WHAT YOU NEED TO DO
Copy, from the entries below, each line in which the string "Konzert" appears.

--- DATA FOR REVIEW Enclosed Below ---

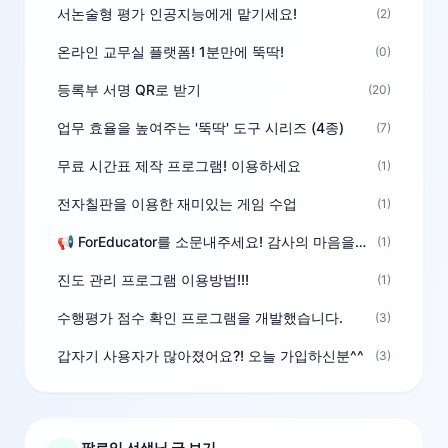
서논술형 평가 인공지능에게 맡기세요!
(2)
온라인 교무실 플랫폼! 1분만에 뚝딱!
(0)
등록부 서명 QR로 받기
(20)
업무 효율을 높여주는 '뚝딱' 도구 시리즈 (4종)
(7)
무료 시간표 제작 프로그램! 이용하세요
(1)
전자칠판을 이용한 재미있는 게임 수업
(1)
📢 ForEducator를 소문내주세요! 감사의 마음을 담은 포인트 선물
(1)
진도 관리 프로그램 이용방법!!!
(1)
수행평가 점수 확인 프로그램을 개발했습니다.
(3)
갑자기 사용자가 많아졌어요?! 오늘 가입하신분^^
(3)
팔로잉 선생님 글 보기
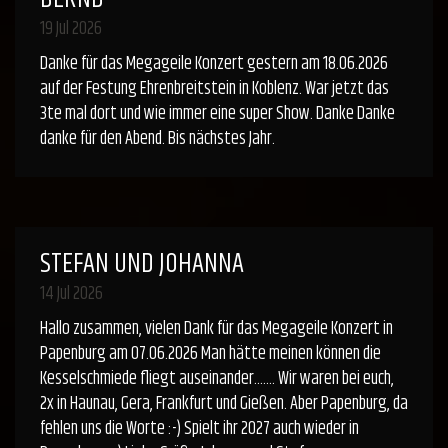
19 Jul 2026
Danke für das Megageile Konzert gestern am 18.06.2026
auf der Festung Ehrenbreitstein in Koblenz. War jetzt das
3te mal dort und wie immer eine super Show. Danke Danke
danke für den Abend. Bis nächstes Jahr.
STEFAN UND JOHANNA
14 Jul 2026
Hallo zusammen, vielen Dank für das Megageile Konzert in
Papenburg am 07.06.2026 Man hätte meinen können die
Kesselschmiede fliegt auseinander....... Wir waren bei euch,
2x in Haunau, Gera, Frankfurt und Gießen. Aber Papenburg, da
fehlen uns die Worte :-) Spielt ihr 2027 auch wieder in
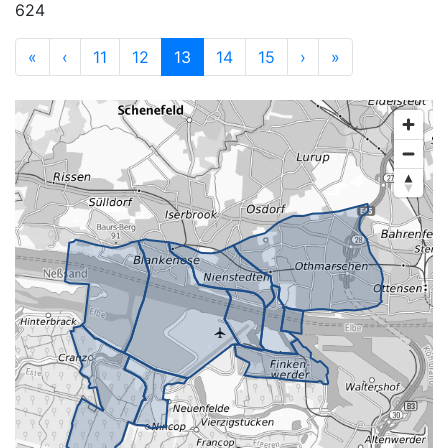
624
«
‹
11
12
13
14
15
›
»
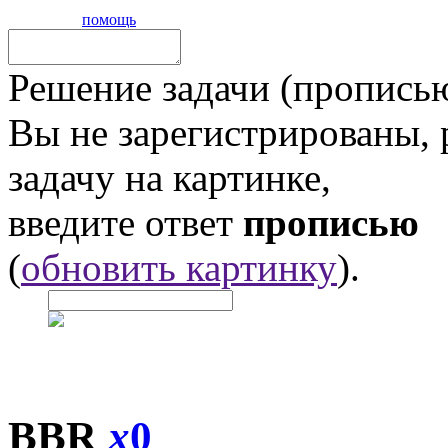
помощь
Решение задачи (прописью
Вы не зарегистрированы,
задачу на картинке,
введите ответ
прописью
(
обновить картинку
).
BBR
x
0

--- End of Enclosed DATA FOR REVIEW ---

REPLY
Danke für das Megageile Konzert gestern am 18.06.2026
Hallo zusammen, vielen Dank für das Megageile Konzert in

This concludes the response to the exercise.